Using the line with "è quello che" as your starting point, transcribe it and each line beneath it word for word until the records run out, without pictures.
═══ Data under study ═══
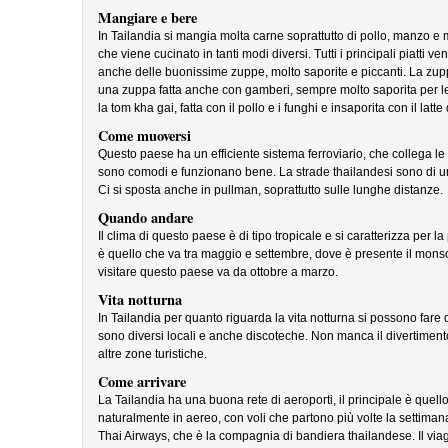
Mangiare e bere
In Tailandia si mangia molta carne soprattutto di pollo, manzo e
che viene cucinato in tanti modi diversi. Tutti i principali piatti
anche delle buonissime zuppe, molto saporite e piccanti. La zup
una zuppa fatta anche con gamberi, sempre molto saporita per le 
la tom kha gai, fatta con il pollo e i funghi e insaporita con il latte
Come muoversi
Questo paese ha un efficiente sistema ferroviario, che collega le p
sono comodi e funzionano bene. La strade thailandesi sono di un di
Ci si sposta anche in pullman, soprattutto sulle lunghe distanze.
Quando andare
Il clima di questo paese è di tipo tropicale e si caratterizza per 
è quello che va tra maggio e settembre, dove è presente il monso
visitare questo paese va da ottobre a marzo.
Vita notturna
In Tailandia per quanto riguarda la vita notturna si possono fare 
sono diversi locali e anche discoteche. Non manca il divertiment
altre zone turistiche.
Come arrivare
La Tailandia ha una buona rete di aeroporti, il principale è quell
naturalmente in aereo, con voli che partono più volte la settiman
Thai Airways, che è la compagnia di bandiera thailandese. Il viagg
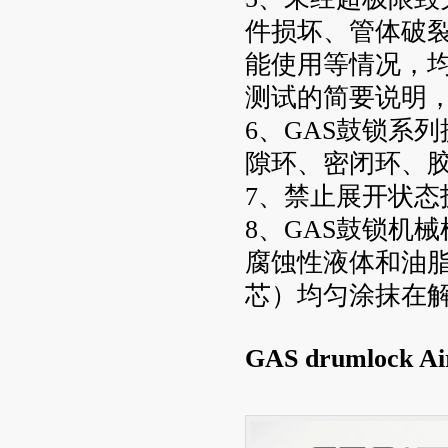
件损坏、管体破
能使用等情况，
测试的简要说明
6、GAS鼓锁系
隙环、密闭环、
7、禁止展开状
8、GAS鼓锁机
腐蚀性液体和油脂
芯）均匀涂抹在解
GAS drumloc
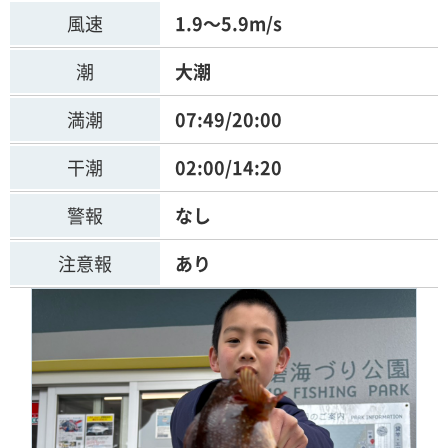
風速
1.9～5.9m/s
潮
大潮
満潮
07:49/20:00
干潮
02:00/14:20
警報
なし
注意報
あり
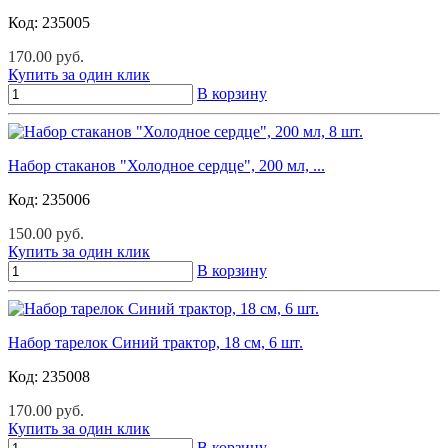
Код:
235005
170.00 руб.
Купить за один клик
В корзину
Набор стаканов "Холодное сердце", 200 мл, ...
Код:
235006
150.00 руб.
Купить за один клик
В корзину
Набор тарелок Синий трактор, 18 см, 6 шт.
Код:
235008
170.00 руб.
Купить за один клик
В корзину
═══
- Answer to the exercise:
è quello che va tra maggio e settembre, dove è presente il monso
visitare questo paese va da ottobre a marzo.
Vita notturna
In Tailandia per quanto riguarda la vita notturna si possono fare 
sono diversi locali e anche discoteche. Non manca il divertiment
altre zone turistiche.
Come arrivare
La Tailandia ha una buona rete di aeroporti, il principale è quell
naturalmente in aereo, con voli che partono più volte la settiman
Thai Airways, che è la compagnia di bandiera thailandese. Il viagg
件损坏、管体破
能使用等情况，
测试的简要说明
6、GAS鼓锁系
隙环、密闭环、
7、禁止展开状
8、GAS鼓锁机
腐蚀性液体和油脂
芯）均匀涂抹在解
GAS drumloc
風速
1.9～5.9m/s
潮
大潮
満潮
07:49/20:00
干潮
02:00/14:20
警報
なし
注意報
あり
Код:
235005
170.00 руб.
Купить за один клик
В корзину
Набор стаканов "Холодное сердце", 200 мл, ...
Код:
235006
150.00 руб.
Купить за один клик
В корзину
Набор тарелок Синий трактор, 18 см, 6 шт.
Код:
235008
170.00 руб.
Купить за один клик
В корзину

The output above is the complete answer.